RANNEWS.CO.ID, KABUPATEN BEKASI – Pemerintah Kabupaten Bekasi melalui Dinas Perikanan menggelar bazar produk perikanan, mulai dari ikan segar hingga produk olahan UMKM. Acara ini berlangsung di Kompleks Pemerintah Kabupaten Bekasi pada Jumat (20/09/2024).
Sebanyak 19 UMKM hadir dalam bazar tersebut, dengan penyelenggara menyediakan 25 stan.
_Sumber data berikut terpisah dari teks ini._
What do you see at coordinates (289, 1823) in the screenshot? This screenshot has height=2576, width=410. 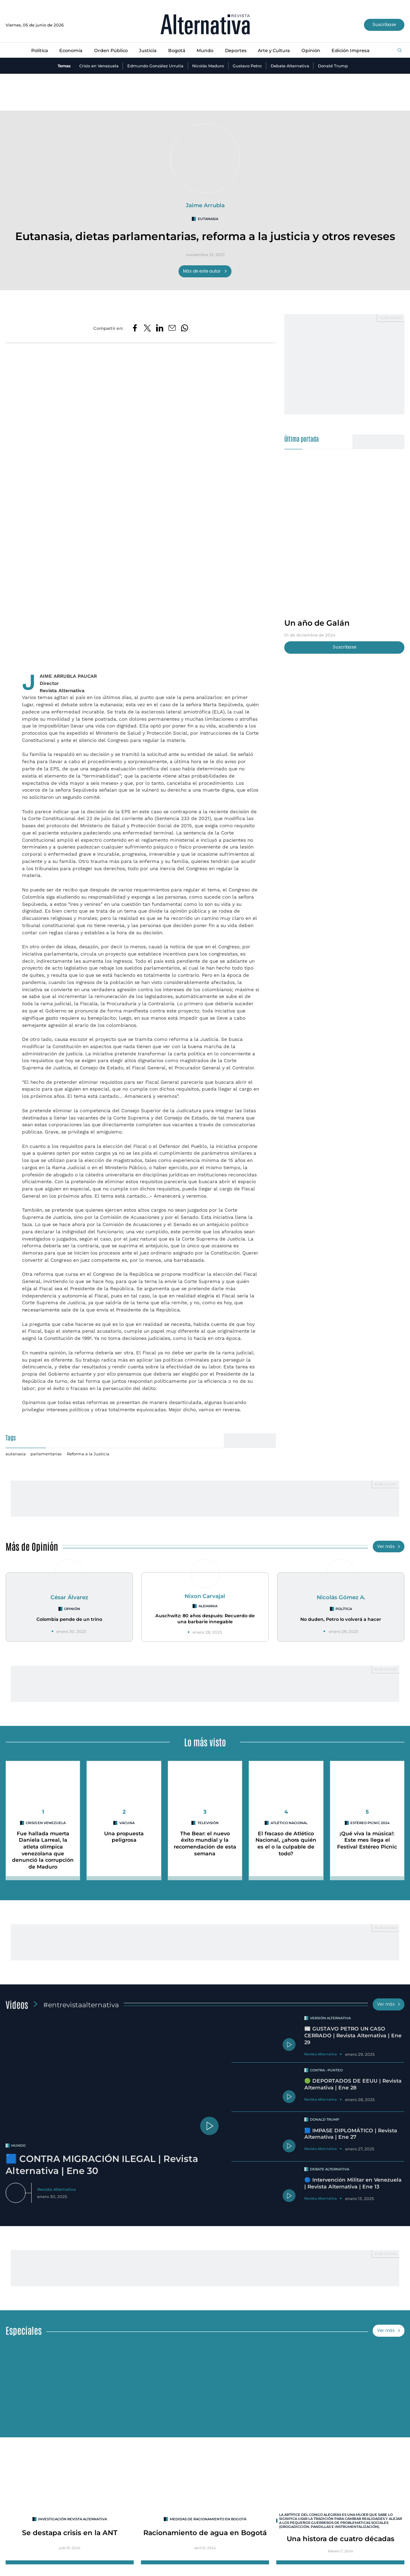 I see `Atlético Nacional` at bounding box center [289, 1823].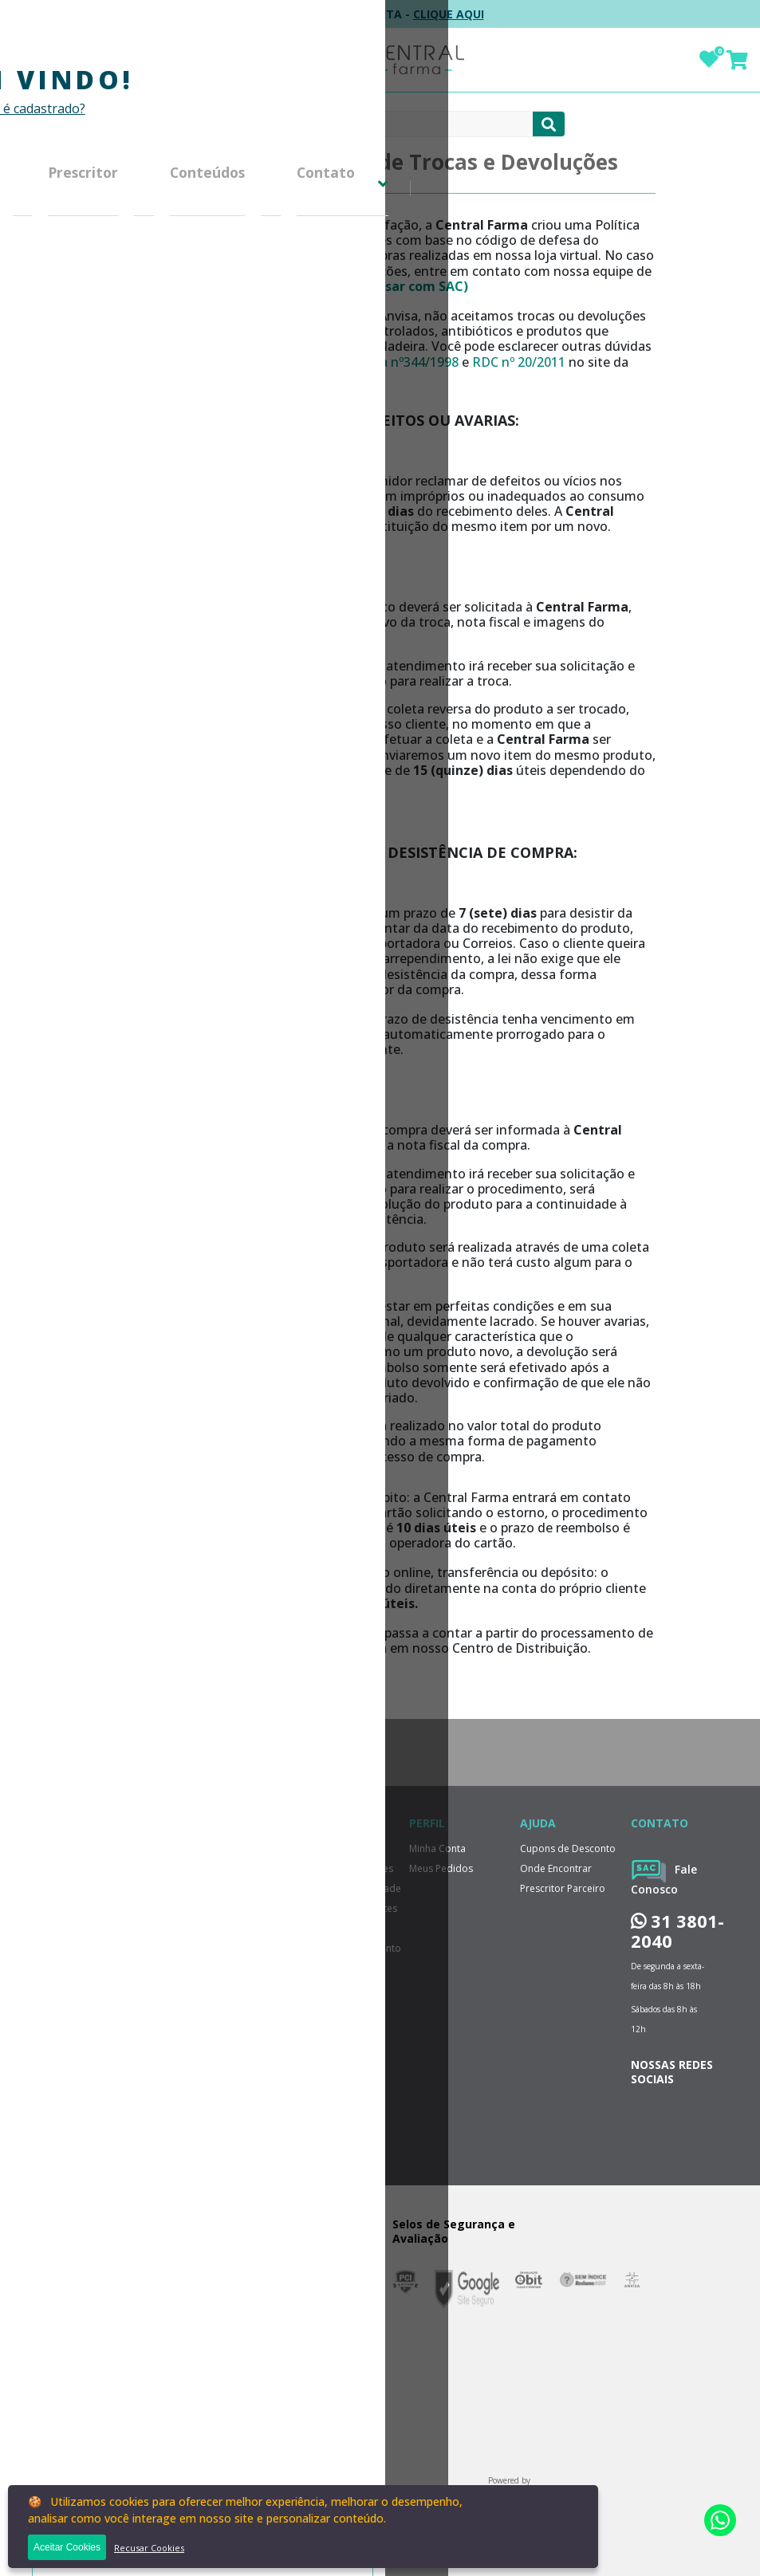 Image resolution: width=760 pixels, height=2576 pixels. I want to click on Minha Conta, so click(138, 451).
Dari jumlah tersebut, 5 stan berasal dari dinas terkait seperti Dinas KUKM, Dinas Perdagangan, Dinas Pertanian, sementara 16 stan lainnya dikhususkan untuk UMKM binaan Dinas Perikanan.
Kabid Penguatan Daya Saing, Wahyudin, mengungkapkan bahwa acara ini merupakan kolaborasi antara Dinas Perikanan Provinsi Jawa Barat dan Kabupaten Bekasi.
“Anggaran acara bersumber dari Provinsi Jawa Barat. Bazar ini bertujuan untuk memudahkan pemasaran produk UMKM, sehingga masyarakat dapat lebih mudah mengakses ikan segar dan produk olahan dengan harga yang lebih murah dari harga pasaran,” jelas Wahyudin.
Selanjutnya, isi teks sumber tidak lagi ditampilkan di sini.